ご主人様のお好きな香りで執務室は満たされているだろうか?
美味しい紅茶を飲まれているだろうか?
気になりだしたらいてもたってもいられなくなり、つい足がサーブル家に向いてしまう。
陰から少しだけでもお姿を拝見したい。
通りを渡り、少し行ったところで左に曲がれば屋敷が見える。
「あら?……」
角を曲がって見えたお屋敷は、少し見た目が変わっていた。
もう少し近づいてみると、2階のアレス様のお部屋の横に新しい部屋が増設されていた。
改築すると言っていたのは、ここだったの。
中庭に面した日当たりの良い場所で、いずれご結婚されたら奥様の部屋をそこに……
突然、色々なピースがカチッとはまり、私は呆然となった。
まさか、そういうことなの?
その時、新しい部屋の窓から会いたくて堪らなかったご主人様の姿が見えた。
「ああ……ご主人様……」
ひと月ぶりに見るアレス様のお姿に、感激が込み上げてきた。
陽射しを受けて輝く金髪も、鮮やかなエメラルドの瞳も、背筋のスッと伸びた立ち姿も、なにひとつ変わらないお姿にほっとする。
でも次の瞬間、すっと横に現れたマリエ様の姿に、ハンマーで後頭部を一撃されたくらいの衝撃を受けた。
にこやかに笑い合って話している2人の姿は、まるで1枚の絵画を見ているかのように美しかった。
やはり、そういうこと……
その時、裏門からちょうど出てきた人物を見て、私は急ぎ足で近づいた。
「すみません、モノリー商会の方ですよね?」
「え?……ああ、リィン様じゃないですか。お久しぶりです」
年配の男性は、たまに家具などを買い付けている商会の担当者だった。
「この間お伺いしたら、別の執事さんに変わっていて驚いたんですよ」
「すみません。しばらくの間、妹君のジュディ様のお屋敷にお手伝いに行ってまして」
不在の説明をすると、なるほどと納得してくれた。
「あちらの奥様はご出産されたと聞きました、おめでとうございます」
「ありがとうございます。それであの……こっちの改築の進捗状況が気になりまして」
「ああ、大丈夫ですよ。昨日内装も仕上がりましたし。ひと月で完成させるのは少し強行軍でしたけどね」
カマをかけたら上手いことスラスラと話してくれた。
「もうすぐご結婚なさるとお屋敷の方に聞きましてね。今度はお祝いの品を持ってお伺いさせて頂きますよ」
めでたいこと続きですなと笑いながら、年配の担当者は去っていった。
「そう……なの………ご結婚される…のね……」
メキ、という心が折れる嫌な音を聞いた気がする。
全てに合点がいった。
新しく雇った執事に屋敷の切り盛りをまかせ、奥方になる方が他の事を仕切る。
そうだ、ヨハンが引き継がなかったものは、本来ならば奥様がやるべき事柄だった。
今までは奥様がいなかったから執事である私が肩代わりしていただけで。
では、明日屋敷に戻ったら、ヨハンに引き継いでいないその残された物をマリエ様に引き継がないといけないの?

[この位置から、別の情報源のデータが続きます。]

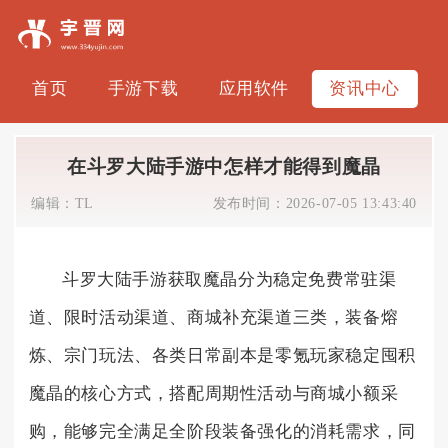
首页
手游下载
应用软件
资讯中心
在斗罗大陆手游中怎样才能得到魔晶
编辑：
TL
发布时间：
2026-07-05 13:43:40
斗罗大陆手游获取魔晶分为稳定免费常驻渠
道、限时活动渠道、商城补充渠道三类，装备熔
炼、宗门玩法、各类日常副本是零氪玩家稳定囤积
魔晶的核心方式，搭配周期性活动与商城小额采
购，能够完全满足全阶段装备强化的消耗需求，同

増設された真新しい奥方の部屋で、事業のサポートや、ご主人様の体調に合わせた香選びや、お好みの紅茶の種類や入れ方……
「っ……ぐっ…う……」
急に吐き気が込み上げてきて、その場にうずくまる。
胃が燃えるように熱い。
頭もガンガンして冷や汗が滴った。
押さえ込んできた感情が、出口を求めて荒れ狂っている。
だめ、もう少し、あと少し我慢しなくては。
必死に壁に手をついて立ち上がり、よろけながらも屋敷から遠ざかる。